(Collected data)
++++++++++

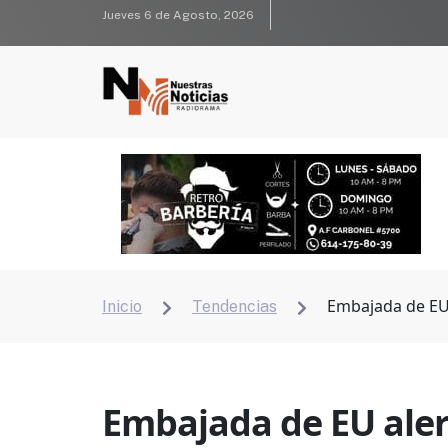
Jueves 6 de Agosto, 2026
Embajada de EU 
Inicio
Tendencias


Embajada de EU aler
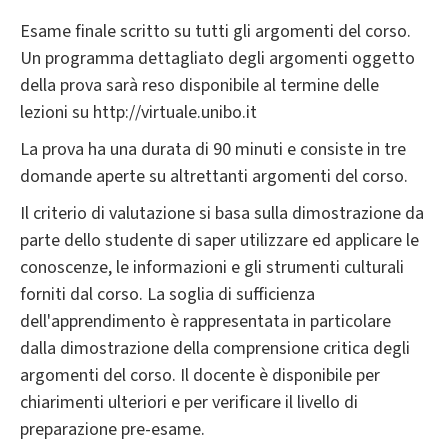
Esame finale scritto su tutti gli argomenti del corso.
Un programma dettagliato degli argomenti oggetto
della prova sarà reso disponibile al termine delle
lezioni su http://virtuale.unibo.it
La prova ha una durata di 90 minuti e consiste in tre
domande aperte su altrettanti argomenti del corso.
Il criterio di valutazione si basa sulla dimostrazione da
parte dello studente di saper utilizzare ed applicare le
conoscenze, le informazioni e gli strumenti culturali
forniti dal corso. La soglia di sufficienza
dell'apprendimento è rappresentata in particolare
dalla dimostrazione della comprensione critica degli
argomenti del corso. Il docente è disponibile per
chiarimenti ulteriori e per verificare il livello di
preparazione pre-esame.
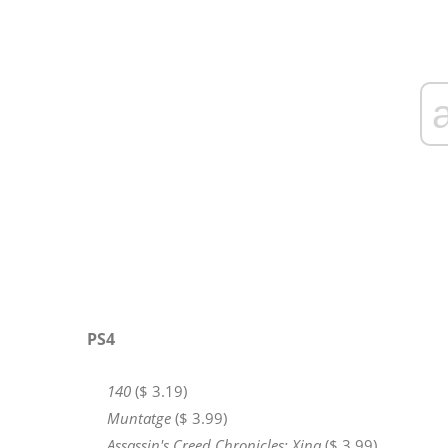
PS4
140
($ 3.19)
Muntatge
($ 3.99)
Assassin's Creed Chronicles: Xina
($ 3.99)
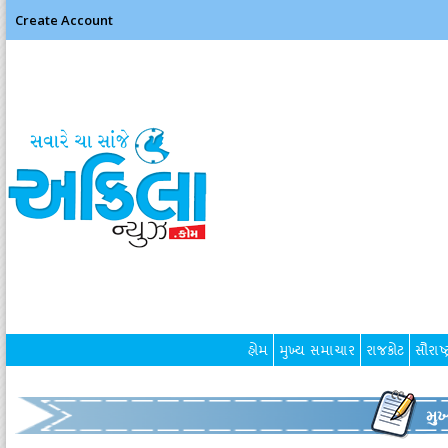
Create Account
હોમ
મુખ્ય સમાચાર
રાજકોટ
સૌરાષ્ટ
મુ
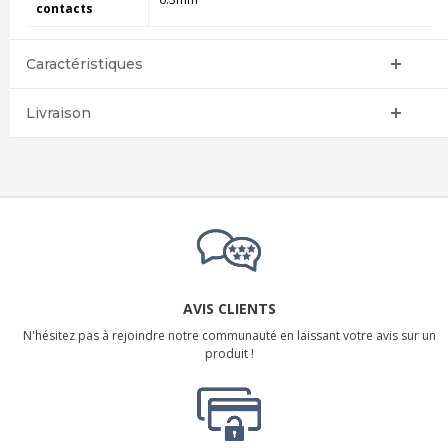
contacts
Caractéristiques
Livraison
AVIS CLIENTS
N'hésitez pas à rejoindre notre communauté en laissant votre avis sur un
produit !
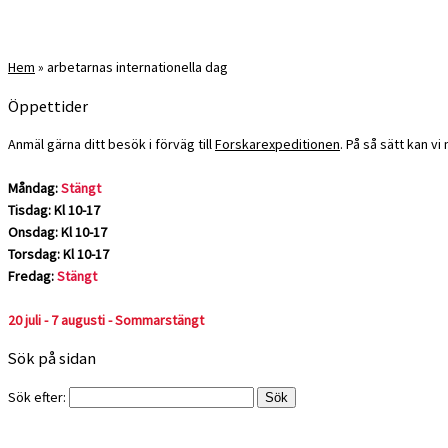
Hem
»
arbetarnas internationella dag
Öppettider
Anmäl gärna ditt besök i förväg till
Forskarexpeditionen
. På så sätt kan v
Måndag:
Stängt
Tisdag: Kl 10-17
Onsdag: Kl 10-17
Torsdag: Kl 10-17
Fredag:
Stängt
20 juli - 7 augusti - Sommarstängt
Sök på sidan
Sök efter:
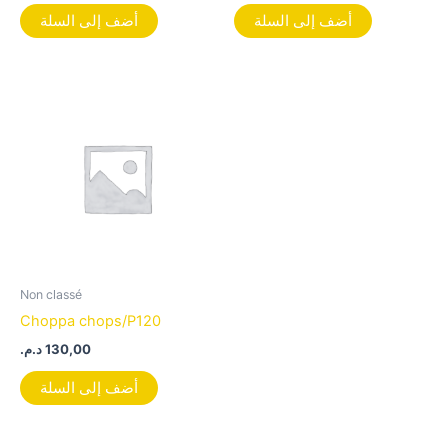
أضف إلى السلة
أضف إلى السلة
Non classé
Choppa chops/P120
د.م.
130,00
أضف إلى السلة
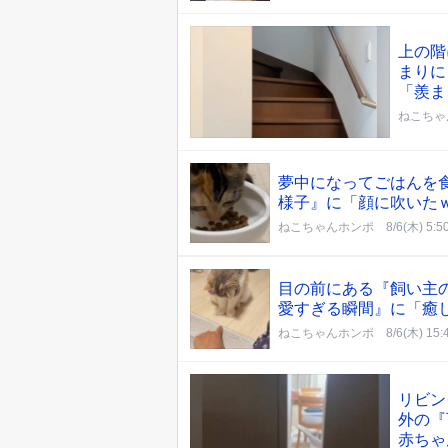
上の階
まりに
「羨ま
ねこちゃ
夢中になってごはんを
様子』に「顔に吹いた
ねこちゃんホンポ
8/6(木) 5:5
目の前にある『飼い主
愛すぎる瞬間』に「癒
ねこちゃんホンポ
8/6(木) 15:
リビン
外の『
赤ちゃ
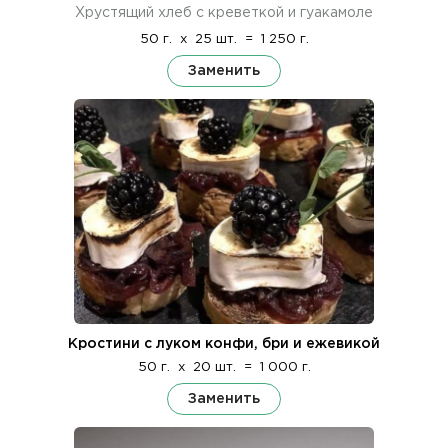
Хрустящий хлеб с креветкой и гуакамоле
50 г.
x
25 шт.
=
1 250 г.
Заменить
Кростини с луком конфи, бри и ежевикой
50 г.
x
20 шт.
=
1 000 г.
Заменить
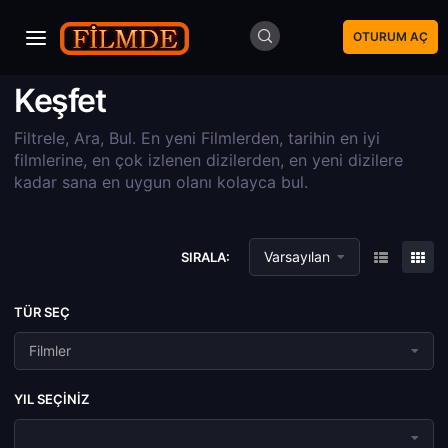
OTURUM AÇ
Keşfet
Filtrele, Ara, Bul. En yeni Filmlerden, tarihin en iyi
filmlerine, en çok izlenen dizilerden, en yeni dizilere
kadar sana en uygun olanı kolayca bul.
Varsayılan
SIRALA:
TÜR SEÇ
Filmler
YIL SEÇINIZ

++++++++++

Each record must appear again exactly as written above, without its pictures.

Jueves 6 de Agosto, 2026
Embajada de EU 
Inicio
Tendencias


Embajada de EU aler
Esame finale scritto su tutti gli argomenti del corso.
Un programma dettagliato degli argomenti oggetto
della prova sarà reso disponibile al termine delle
lezioni su http://virtuale.unibo.it
La prova ha una durata di 90 minuti e consiste in tre
domande aperte su altrettanti argomenti del corso.
Il criterio di valutazione si basa sulla dimostrazione da
parte dello studente di saper utilizzare ed applicare le
conoscenze, le informazioni e gli strumenti culturali
forniti dal corso. La soglia di sufficienza
dell'apprendimento è rappresentata in particolare
dalla dimostrazione della comprensione critica degli
argomenti del corso. Il docente è disponibile per
chiarimenti ulteriori e per verificare il livello di
preparazione pre-esame.
PS4
140
($ 3.19)
Muntatge
($ 3.99)
Assassin's Creed Chronicles: Xina
($ 3.99)
Create Account
હોમ
મુખ્ય સમાચાર
રાજકોટ
સૌરાષ્ટ
મુ
contacts
Caractéristiques
Livraison
AVIS CLIENTS
N'hésitez pas à rejoindre notre communauté en laissant votre avis sur un
produit !
Hem
»
arbetarnas internationella dag
Öppettider
Anmäl gärna ditt besök i förväg till
Forskarexpeditionen
. På så sätt kan v
Måndag:
Stängt
Tisdag: Kl 10-17
Onsdag: Kl 10-17
Torsdag: Kl 10-17
Fredag:
Stängt
20 juli - 7 augusti - Sommarstängt
Sök på sidan
Sök efter:
أضف إلى السلة
أضف إلى السلة
Non classé
Choppa chops/P120
د.م.
130,00
أضف إلى السلة
上の階
まりに
「羨ま
ねこちゃ
夢中になってごはんを
様子』に「顔に吹いた
ねこちゃんホンポ
8/6(木) 5:5
目の前にある『飼い主
愛すぎる瞬間』に「癒
ねこちゃんホンポ
8/6(木) 15:
リビン
外の『
赤ちゃ
Хрустящий хлеб с креветкой и гуакамоле
50 г.
x
25 шт.
=
1 250 г.
Заменить
Кростини с луком конфи, бри и ежевикой
50 г.
x
20 шт.
=
1 000 г.
Заменить
OTURUM AÇ
Keşfet
Filtrele, Ara, Bul. En yeni Filmlerden, tarihin en iyi
filmlerine, en çok izlenen dizilerden, en yeni dizilere
kadar sana en uygun olanı kolayca bul.
Varsayılan
SIRALA:
TÜR SEÇ
Filmler
YIL SEÇINIZ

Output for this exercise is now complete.